7 False Claims Made by Hillary Clinton

 Hillary Clinton
Photo by mark reinstein from Shutterstock

Claims about her work-related emails

The New York Times stated on March 2, 2015, that Clinton “used a personal email account for governmental purposes as secretary of state.” The emails were then stored on a private server in her New York home.

The State Department requested Clinton to turn over all 30,490 work-related emails, of roughly 55,000 pages, and to delete all 31,830 emails she mentioned to be personal. Clinton’s attempts to explain her unusual choice of email arrangements ended up in various false and misleading claims.

While she declared that she completely complied with every single rule, the department policy detailed that all “correspondence and memorandums on U.S. Foreign policy issues” should be instantly retained “at the end of the Secretary’s tenure or even sooner.” However, Clinton left the office on February 1, 2013, and she gave away her emails to the department on December 5, 2014.

Claims about Trump

Clinton falsely claimed repeatedly that Trump mentioned that he hosted the Miss Universe pageant in Moscow, after being asked if he ever had any foreign-policy experience. However, that never happened, as the news anchor never asked Trump to give an example of his foreign-policy experience.

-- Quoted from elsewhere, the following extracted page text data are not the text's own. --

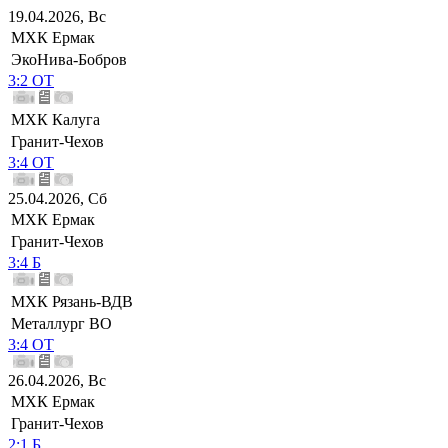
19.04.2026, Вс
МХК Ермак
ЭкоНива-Бобров
3:2 ОТ
МХК Калуга
Гранит-Чехов
3:4 ОТ
25.04.2026, Сб
МХК Ермак
Гранит-Чехов
3:4 Б
МХК Рязань-ВДВ
Металлург ВО
3:4 ОТ
26.04.2026, Вс
МХК Ермак
Гранит-Чехов
2:1 Б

However, it seems that Clinton chose to repeat the false claim, declaring that Trump “is qualified to be a commander in chief because he took Miss Universe to Moscow.” In one of her speeches where she criticized Trump, she once again decided to twist the Republican nominee’s words, claiming that he said “women will be able to make equal pay as soon as we do as good a job as men.”

It’s true that Trump was never a fan of equal pay legislation, but he has repeated many times that he believes in paying people depending on their performance, rather than gender.

Guns

Clinton pushed for all kinds of changes to background checks, claiming that the FBI needed “only one more day” to stop Dylann Roof from purchasing the handgun that he allegedly used to murder nine people at a church in Charleston, S.C.

However, one additional day wouldn’t have mattered in that case. The FBI director mentioned that clerical errors eventually led to Roof being legally capable to buy the gun back in April 2015, and the FBI didn’t confirm that the sale shouldn’t have happened until two months later after the shooting.